Figure 4: Electric Field below (left) and at (right) Resonant Frequency.

The data can also be visualized by the electric field distribution below and at the resonant frequency (see Figure 4). Below the resonant frequency, a high level of signal is transmitted through the device; at the resonant frequency of 7.2 GHz, a high level of signal is attenuated, thus demonstrating the degree of signal selectivity developed by the filter design.

Figure 5: Geometry of Metamaterials Fractal Spiral Resonator: two fractal resonators are connected anti-symmetrically along the feeding line.
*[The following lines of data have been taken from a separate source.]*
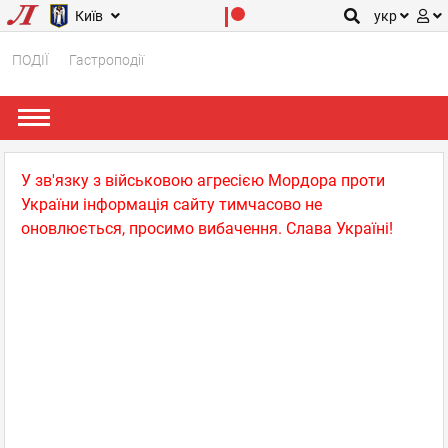
Київ
укр
ПОДІЇ
Гастроподії
У зв'язку з військовою агресією Мордора проти
України інформація сайту тимчасово не
оновлюється, просимо вибачення. Слава Україні!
A fractal spiral resonator developed by Palandöken & Henke is shown in Figure 5. The filter is composed of two unit cells of electrically small artificial magnetic metamaterials formed with the direct connection of two concentric Hilbert fractal curves. Operation is based on the excitation of two electrically coupled fractal spiral resonators through direct connection with the feeding line. Simulation results for the transmission (S21) and reflection (S11) losses are shown in Figure 6; the selectivity of the filter is 100 dB/GHz with a 3 dB reference insertion loss.

Figure 6: Reflection and Transmission Parameters of the fractal spiral resonator.

The electric field distribution developed by the fractal spiral resonator is shown in Figure 7; below the resonant frequency, signal passes through the filter; at resonance, the signal is highly attenuated with an extremely low level of signal transmitted.

The performance of a spiral resonator filter has been analyzed using COMSOL Multiphysics, and shown to demonstrate agreement with experimental data. A compact microstrip-based spiral resonator filter with a resonant frequency of 7.2 GHz shows low insertion losses with a high level of performance and sharp cutoff over the specified frequency range. Analysis of a fractal spiral resonator consisting of two unit cells of magnetic metamaterials operating at a resonant frequency of ~1.3 GHz also shows a high level of selectivity at 100 dB/GHz. Analyses of this type can be extended to assess the performance of other filter designs prior to fabrication and integration into operating circuits.

Figure 7: Electric Field at a frequency below the resonant frequency (left) and at the resonant frequency (right).